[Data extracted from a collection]
■ ■ ■

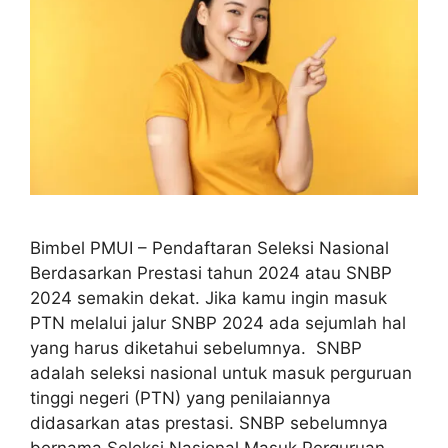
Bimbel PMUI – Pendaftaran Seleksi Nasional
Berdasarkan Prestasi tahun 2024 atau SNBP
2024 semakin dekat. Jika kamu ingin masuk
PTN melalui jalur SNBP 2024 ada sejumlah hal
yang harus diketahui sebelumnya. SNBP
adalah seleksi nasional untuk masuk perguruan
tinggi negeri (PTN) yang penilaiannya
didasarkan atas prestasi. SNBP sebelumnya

■ ■ ■

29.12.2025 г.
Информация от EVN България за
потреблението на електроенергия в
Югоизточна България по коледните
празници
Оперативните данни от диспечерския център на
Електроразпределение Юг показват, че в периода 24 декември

■ ■ ■

WORK TASK
When a line of the records has the word "SNBP", pick it out and copy it.

EXERCISE RESPONSE
Berdasarkan Prestasi tahun 2024 atau SNBP
PTN melalui jalur SNBP 2024 ada sejumlah hal
yang harus diketahui sebelumnya. SNBP
didasarkan atas prestasi. SNBP sebelumnya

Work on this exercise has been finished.